Excerpts from a dataset

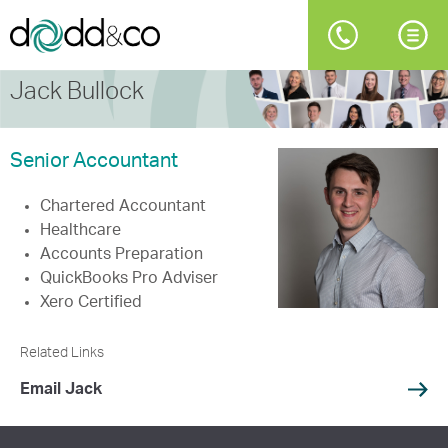
Jack Bullock
Senior Accountant
Chartered Accountant
Healthcare
Accounts Preparation
QuickBooks Pro Adviser
Xero Certified
Related Links
Email Jack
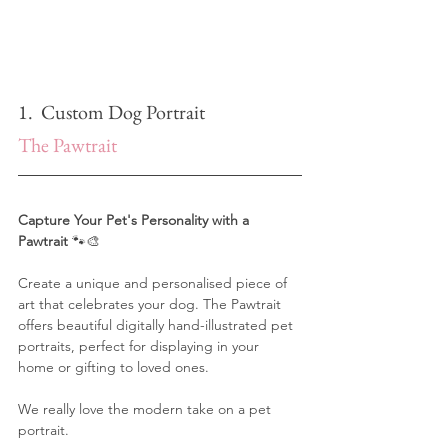
1.  Custom Dog Portrait
The Pawtrait
Capture Your Pet's Personality with a 
Pawtrait
 🐾🎨
Create a unique and personalised piece of 
art that celebrates your dog. The Pawtrait 
offers beautiful digitally hand-illustrated pet 
portraits, perfect for displaying in your 
home or gifting to loved ones.
We really love the modern take on a pet 
portrait.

ASSIGNMENT.
Your copy of the data should match it exactly, apart from the images, which are omitted.

THE COMPLETED TASK.
Jack Bullock
Senior Accountant
Chartered Accountant
Healthcare
Accounts Preparation
QuickBooks Pro Adviser
Xero Certified
Related Links
Email Jack
1.  Custom Dog Portrait
The Pawtrait
Capture Your Pet's Personality with a 
Pawtrait
 🐾🎨
Create a unique and personalised piece of 
art that celebrates your dog. The Pawtrait 
offers beautiful digitally hand-illustrated pet 
portraits, perfect for displaying in your 
home or gifting to loved ones.
We really love the modern take on a pet 
portrait.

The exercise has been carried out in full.